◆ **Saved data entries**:
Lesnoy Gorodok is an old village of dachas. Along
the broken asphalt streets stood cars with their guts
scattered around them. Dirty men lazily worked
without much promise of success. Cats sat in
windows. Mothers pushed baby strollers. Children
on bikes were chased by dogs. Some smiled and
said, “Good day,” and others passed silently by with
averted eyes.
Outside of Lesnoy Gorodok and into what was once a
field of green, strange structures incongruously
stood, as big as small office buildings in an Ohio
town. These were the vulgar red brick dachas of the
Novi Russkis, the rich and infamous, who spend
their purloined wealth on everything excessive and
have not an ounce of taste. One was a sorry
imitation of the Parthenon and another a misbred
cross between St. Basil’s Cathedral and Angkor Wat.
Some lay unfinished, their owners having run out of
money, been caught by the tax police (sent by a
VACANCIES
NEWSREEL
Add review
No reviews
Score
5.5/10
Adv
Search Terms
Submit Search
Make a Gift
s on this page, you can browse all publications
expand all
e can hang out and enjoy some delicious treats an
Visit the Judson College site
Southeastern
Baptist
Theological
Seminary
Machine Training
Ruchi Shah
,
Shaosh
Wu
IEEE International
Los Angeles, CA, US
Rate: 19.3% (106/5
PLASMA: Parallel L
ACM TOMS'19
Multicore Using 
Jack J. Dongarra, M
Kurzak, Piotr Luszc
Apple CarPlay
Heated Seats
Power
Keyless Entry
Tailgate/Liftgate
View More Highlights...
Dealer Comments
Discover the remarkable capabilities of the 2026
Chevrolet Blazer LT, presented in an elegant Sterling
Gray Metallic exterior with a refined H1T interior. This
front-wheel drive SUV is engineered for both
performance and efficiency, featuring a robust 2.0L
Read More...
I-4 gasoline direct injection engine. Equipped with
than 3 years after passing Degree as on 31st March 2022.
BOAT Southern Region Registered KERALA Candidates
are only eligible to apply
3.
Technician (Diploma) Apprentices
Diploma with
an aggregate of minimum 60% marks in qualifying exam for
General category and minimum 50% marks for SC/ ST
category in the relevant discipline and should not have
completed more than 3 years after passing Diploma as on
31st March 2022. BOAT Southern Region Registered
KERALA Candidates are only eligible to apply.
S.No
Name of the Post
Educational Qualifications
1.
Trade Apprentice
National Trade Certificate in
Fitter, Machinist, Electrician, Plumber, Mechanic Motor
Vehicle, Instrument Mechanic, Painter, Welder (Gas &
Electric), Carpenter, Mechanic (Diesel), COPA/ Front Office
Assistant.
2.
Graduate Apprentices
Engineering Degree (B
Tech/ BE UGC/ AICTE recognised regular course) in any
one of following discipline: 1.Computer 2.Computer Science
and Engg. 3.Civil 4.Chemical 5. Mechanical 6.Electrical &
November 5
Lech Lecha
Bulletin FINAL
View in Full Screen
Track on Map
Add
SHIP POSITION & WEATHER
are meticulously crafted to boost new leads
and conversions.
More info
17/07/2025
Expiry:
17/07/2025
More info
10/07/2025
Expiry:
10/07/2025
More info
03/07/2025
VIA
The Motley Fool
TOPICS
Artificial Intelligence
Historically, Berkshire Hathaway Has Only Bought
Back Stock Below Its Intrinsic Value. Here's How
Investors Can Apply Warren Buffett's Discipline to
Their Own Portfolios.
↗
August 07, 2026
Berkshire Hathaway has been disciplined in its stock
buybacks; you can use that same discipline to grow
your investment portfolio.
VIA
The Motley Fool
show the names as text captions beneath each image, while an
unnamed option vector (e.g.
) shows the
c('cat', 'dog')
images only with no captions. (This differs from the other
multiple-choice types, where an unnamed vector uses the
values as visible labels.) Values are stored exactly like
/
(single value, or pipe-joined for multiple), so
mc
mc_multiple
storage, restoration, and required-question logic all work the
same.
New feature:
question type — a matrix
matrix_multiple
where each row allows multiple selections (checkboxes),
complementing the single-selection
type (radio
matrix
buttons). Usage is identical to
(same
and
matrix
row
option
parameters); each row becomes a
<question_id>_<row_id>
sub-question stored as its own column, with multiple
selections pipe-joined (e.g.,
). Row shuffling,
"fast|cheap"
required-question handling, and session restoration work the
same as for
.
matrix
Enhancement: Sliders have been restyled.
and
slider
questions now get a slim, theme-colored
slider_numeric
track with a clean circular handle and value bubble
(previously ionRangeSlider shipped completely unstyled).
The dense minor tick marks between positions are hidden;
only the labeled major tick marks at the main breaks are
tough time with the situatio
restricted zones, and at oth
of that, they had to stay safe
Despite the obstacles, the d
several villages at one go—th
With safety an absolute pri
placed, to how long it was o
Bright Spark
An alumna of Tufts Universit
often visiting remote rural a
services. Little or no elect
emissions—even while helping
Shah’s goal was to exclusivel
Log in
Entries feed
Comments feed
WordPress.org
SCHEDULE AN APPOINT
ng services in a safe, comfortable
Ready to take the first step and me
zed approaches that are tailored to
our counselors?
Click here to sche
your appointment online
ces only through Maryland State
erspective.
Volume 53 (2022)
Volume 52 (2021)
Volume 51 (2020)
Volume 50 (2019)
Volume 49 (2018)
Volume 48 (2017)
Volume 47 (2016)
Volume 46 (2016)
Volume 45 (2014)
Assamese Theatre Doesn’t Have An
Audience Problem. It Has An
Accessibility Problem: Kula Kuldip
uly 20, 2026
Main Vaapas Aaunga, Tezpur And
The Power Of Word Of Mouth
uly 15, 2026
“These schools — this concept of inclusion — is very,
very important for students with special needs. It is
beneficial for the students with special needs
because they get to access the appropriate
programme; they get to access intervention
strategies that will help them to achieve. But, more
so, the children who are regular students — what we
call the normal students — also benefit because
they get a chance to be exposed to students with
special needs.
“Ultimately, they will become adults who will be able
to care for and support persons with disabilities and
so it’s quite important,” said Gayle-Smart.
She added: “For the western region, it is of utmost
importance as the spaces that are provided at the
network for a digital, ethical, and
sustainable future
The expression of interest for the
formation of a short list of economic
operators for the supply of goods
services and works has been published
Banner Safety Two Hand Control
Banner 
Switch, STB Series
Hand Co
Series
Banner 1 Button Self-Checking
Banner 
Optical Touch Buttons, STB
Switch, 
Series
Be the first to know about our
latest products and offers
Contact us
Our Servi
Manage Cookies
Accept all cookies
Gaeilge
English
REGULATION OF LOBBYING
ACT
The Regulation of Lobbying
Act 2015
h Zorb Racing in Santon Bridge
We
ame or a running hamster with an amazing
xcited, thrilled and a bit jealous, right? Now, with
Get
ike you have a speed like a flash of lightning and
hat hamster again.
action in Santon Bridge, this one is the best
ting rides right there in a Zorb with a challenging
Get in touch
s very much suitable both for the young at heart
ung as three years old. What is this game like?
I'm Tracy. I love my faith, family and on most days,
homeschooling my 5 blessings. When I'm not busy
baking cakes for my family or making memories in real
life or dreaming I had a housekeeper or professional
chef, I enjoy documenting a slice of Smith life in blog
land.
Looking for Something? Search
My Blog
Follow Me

◆ **AIM OF THE EXERCISE**: Repeat, word for word, all the lines above.

◆ **OUTPUT BELOW**:
Lesnoy Gorodok is an old village of dachas. Along
the broken asphalt streets stood cars with their guts
scattered around them. Dirty men lazily worked
without much promise of success. Cats sat in
windows. Mothers pushed baby strollers. Children
on bikes were chased by dogs. Some smiled and
said, “Good day,” and others passed silently by with
averted eyes.
Outside of Lesnoy Gorodok and into what was once a
field of green, strange structures incongruously
stood, as big as small office buildings in an Ohio
town. These were the vulgar red brick dachas of the
Novi Russkis, the rich and infamous, who spend
their purloined wealth on everything excessive and
have not an ounce of taste. One was a sorry
imitation of the Parthenon and another a misbred
cross between St. Basil’s Cathedral and Angkor Wat.
Some lay unfinished, their owners having run out of
money, been caught by the tax police (sent by a
VACANCIES
NEWSREEL
Add review
No reviews
Score
5.5/10
Adv
Search Terms
Submit Search
Make a Gift
s on this page, you can browse all publications
expand all
e can hang out and enjoy some delicious treats an
Visit the Judson College site
Southeastern
Baptist
Theological
Seminary
Machine Training
Ruchi Shah
,
Shaosh
Wu
IEEE International
Los Angeles, CA, US
Rate: 19.3% (106/5
PLASMA: Parallel L
ACM TOMS'19
Multicore Using 
Jack J. Dongarra, M
Kurzak, Piotr Luszc
Apple CarPlay
Heated Seats
Power
Keyless Entry
Tailgate/Liftgate
View More Highlights...
Dealer Comments
Discover the remarkable capabilities of the 2026
Chevrolet Blazer LT, presented in an elegant Sterling
Gray Metallic exterior with a refined H1T interior. This
front-wheel drive SUV is engineered for both
performance and efficiency, featuring a robust 2.0L
Read More...
I-4 gasoline direct injection engine. Equipped with
than 3 years after passing Degree as on 31st March 2022.
BOAT Southern Region Registered KERALA Candidates
are only eligible to apply
3.
Technician (Diploma) Apprentices
Diploma with
an aggregate of minimum 60% marks in qualifying exam for
General category and minimum 50% marks for SC/ ST
category in the relevant discipline and should not have
completed more than 3 years after passing Diploma as on
31st March 2022. BOAT Southern Region Registered
KERALA Candidates are only eligible to apply.
S.No
Name of the Post
Educational Qualifications
1.
Trade Apprentice
National Trade Certificate in
Fitter, Machinist, Electrician, Plumber, Mechanic Motor
Vehicle, Instrument Mechanic, Painter, Welder (Gas &
Electric), Carpenter, Mechanic (Diesel), COPA/ Front Office
Assistant.
2.
Graduate Apprentices
Engineering Degree (B
Tech/ BE UGC/ AICTE recognised regular course) in any
one of following discipline: 1.Computer 2.Computer Science
and Engg. 3.Civil 4.Chemical 5. Mechanical 6.Electrical &
November 5
Lech Lecha
Bulletin FINAL
View in Full Screen
Track on Map
Add
SHIP POSITION & WEATHER
are meticulously crafted to boost new leads
and conversions.
More info
17/07/2025
Expiry:
17/07/2025
More info
10/07/2025
Expiry:
10/07/2025
More info
03/07/2025
VIA
The Motley Fool
TOPICS
Artificial Intelligence
Historically, Berkshire Hathaway Has Only Bought
Back Stock Below Its Intrinsic Value. Here's How
Investors Can Apply Warren Buffett's Discipline to
Their Own Portfolios.
↗
August 07, 2026
Berkshire Hathaway has been disciplined in its stock
buybacks; you can use that same discipline to grow
your investment portfolio.
VIA
The Motley Fool
show the names as text captions beneath each image, while an
unnamed option vector (e.g.
) shows the
c('cat', 'dog')
images only with no captions. (This differs from the other
multiple-choice types, where an unnamed vector uses the
values as visible labels.) Values are stored exactly like
/
(single value, or pipe-joined for multiple), so
mc
mc_multiple
storage, restoration, and required-question logic all work the
same.
New feature:
question type — a matrix
matrix_multiple
where each row allows multiple selections (checkboxes),
complementing the single-selection
type (radio
matrix
buttons). Usage is identical to
(same
and
matrix
row
option
parameters); each row becomes a
<question_id>_<row_id>
sub-question stored as its own column, with multiple
selections pipe-joined (e.g.,
). Row shuffling,
"fast|cheap"
required-question handling, and session restoration work the
same as for
.
matrix
Enhancement: Sliders have been restyled.
and
slider
questions now get a slim, theme-colored
slider_numeric
track with a clean circular handle and value bubble
(previously ionRangeSlider shipped completely unstyled).
The dense minor tick marks between positions are hidden;
only the labeled major tick marks at the main breaks are
tough time with the situatio
restricted zones, and at oth
of that, they had to stay safe
Despite the obstacles, the d
several villages at one go—th
With safety an absolute pri
placed, to how long it was o
Bright Spark
An alumna of Tufts Universit
often visiting remote rural a
services. Little or no elect
emissions—even while helping
Shah’s goal was to exclusivel
Log in
Entries feed
Comments feed
WordPress.org
SCHEDULE AN APPOINT
ng services in a safe, comfortable
Ready to take the first step and me
zed approaches that are tailored to
our counselors?
Click here to sche
your appointment online
ces only through Maryland State
erspective.
Volume 53 (2022)
Volume 52 (2021)
Volume 51 (2020)
Volume 50 (2019)
Volume 49 (2018)
Volume 48 (2017)
Volume 47 (2016)
Volume 46 (2016)
Volume 45 (2014)
Assamese Theatre Doesn’t Have An
Audience Problem. It Has An
Accessibility Problem: Kula Kuldip
uly 20, 2026
Main Vaapas Aaunga, Tezpur And
The Power Of Word Of Mouth
uly 15, 2026
“These schools — this concept of inclusion — is very,
very important for students with special needs. It is
beneficial for the students with special needs
because they get to access the appropriate
programme; they get to access intervention
strategies that will help them to achieve. But, more
so, the children who are regular students — what we
call the normal students — also benefit because
they get a chance to be exposed to students with
special needs.
“Ultimately, they will become adults who will be able
to care for and support persons with disabilities and
so it’s quite important,” said Gayle-Smart.
She added: “For the western region, it is of utmost
importance as the spaces that are provided at the
network for a digital, ethical, and
sustainable future
The expression of interest for the
formation of a short list of economic
operators for the supply of goods
services and works has been published
Banner Safety Two Hand Control
Banner 
Switch, STB Series
Hand Co
Series
Banner 1 Button Self-Checking
Banner 
Optical Touch Buttons, STB
Switch, 
Series
Be the first to know about our
latest products and offers
Contact us
Our Servi
Manage Cookies
Accept all cookies
Gaeilge
English
REGULATION OF LOBBYING
ACT
The Regulation of Lobbying
Act 2015
h Zorb Racing in Santon Bridge
We
ame or a running hamster with an amazing
xcited, thrilled and a bit jealous, right? Now, with
Get
ike you have a speed like a flash of lightning and
hat hamster again.
action in Santon Bridge, this one is the best
ting rides right there in a Zorb with a challenging
Get in touch
s very much suitable both for the young at heart
ung as three years old. What is this game like?
I'm Tracy. I love my faith, family and on most days,
homeschooling my 5 blessings. When I'm not busy
baking cakes for my family or making memories in real
life or dreaming I had a housekeeper or professional
chef, I enjoy documenting a slice of Smith life in blog
land.
Looking for Something? Search
My Blog
Follow Me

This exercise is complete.